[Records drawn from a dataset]
****************************************

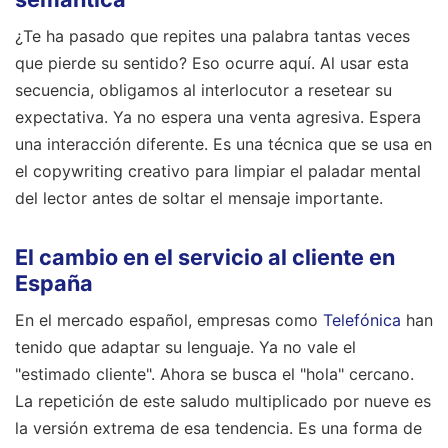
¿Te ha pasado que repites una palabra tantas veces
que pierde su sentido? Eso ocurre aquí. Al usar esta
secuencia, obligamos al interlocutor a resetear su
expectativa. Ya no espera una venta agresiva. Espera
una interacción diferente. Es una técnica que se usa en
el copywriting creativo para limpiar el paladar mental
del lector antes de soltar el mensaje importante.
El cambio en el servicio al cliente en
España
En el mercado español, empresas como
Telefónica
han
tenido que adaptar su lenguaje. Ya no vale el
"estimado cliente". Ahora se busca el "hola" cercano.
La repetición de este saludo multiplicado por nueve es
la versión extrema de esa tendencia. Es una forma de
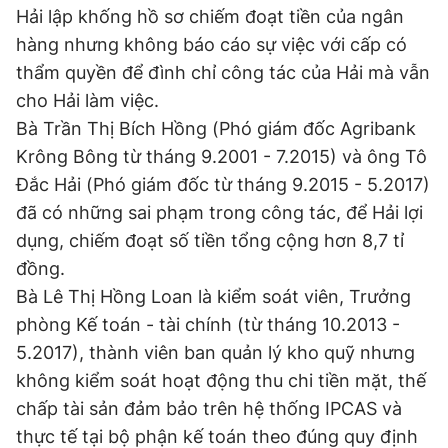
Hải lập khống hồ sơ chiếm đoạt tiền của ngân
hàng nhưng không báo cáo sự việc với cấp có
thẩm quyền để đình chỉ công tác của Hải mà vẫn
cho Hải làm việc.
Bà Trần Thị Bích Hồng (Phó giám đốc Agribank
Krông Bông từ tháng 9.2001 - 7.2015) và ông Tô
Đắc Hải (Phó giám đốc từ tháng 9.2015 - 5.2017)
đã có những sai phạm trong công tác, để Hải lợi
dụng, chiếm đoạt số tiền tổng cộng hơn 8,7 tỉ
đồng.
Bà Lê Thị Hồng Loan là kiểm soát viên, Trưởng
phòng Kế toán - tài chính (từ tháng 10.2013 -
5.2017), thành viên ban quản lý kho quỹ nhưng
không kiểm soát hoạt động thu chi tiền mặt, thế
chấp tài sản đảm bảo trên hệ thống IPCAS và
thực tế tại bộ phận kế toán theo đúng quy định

****************************************

◆ Task to carry out: So that the copy stays exact, reproduce each record word for word and leave its images out.

◆ Answer to the problem:
¿Te ha pasado que repites una palabra tantas veces
que pierde su sentido? Eso ocurre aquí. Al usar esta
secuencia, obligamos al interlocutor a resetear su
expectativa. Ya no espera una venta agresiva. Espera
una interacción diferente. Es una técnica que se usa en
el copywriting creativo para limpiar el paladar mental
del lector antes de soltar el mensaje importante.
El cambio en el servicio al cliente en
España
En el mercado español, empresas como
Telefónica
han
tenido que adaptar su lenguaje. Ya no vale el
"estimado cliente". Ahora se busca el "hola" cercano.
La repetición de este saludo multiplicado por nueve es
la versión extrema de esa tendencia. Es una forma de
Hải lập khống hồ sơ chiếm đoạt tiền của ngân
hàng nhưng không báo cáo sự việc với cấp có
thẩm quyền để đình chỉ công tác của Hải mà vẫn
cho Hải làm việc.
Bà Trần Thị Bích Hồng (Phó giám đốc Agribank
Krông Bông từ tháng 9.2001 - 7.2015) và ông Tô
Đắc Hải (Phó giám đốc từ tháng 9.2015 - 5.2017)
đã có những sai phạm trong công tác, để Hải lợi
dụng, chiếm đoạt số tiền tổng cộng hơn 8,7 tỉ
đồng.
Bà Lê Thị Hồng Loan là kiểm soát viên, Trưởng
phòng Kế toán - tài chính (từ tháng 10.2013 -
5.2017), thành viên ban quản lý kho quỹ nhưng
không kiểm soát hoạt động thu chi tiền mặt, thế
chấp tài sản đảm bảo trên hệ thống IPCAS và
thực tế tại bộ phận kế toán theo đúng quy định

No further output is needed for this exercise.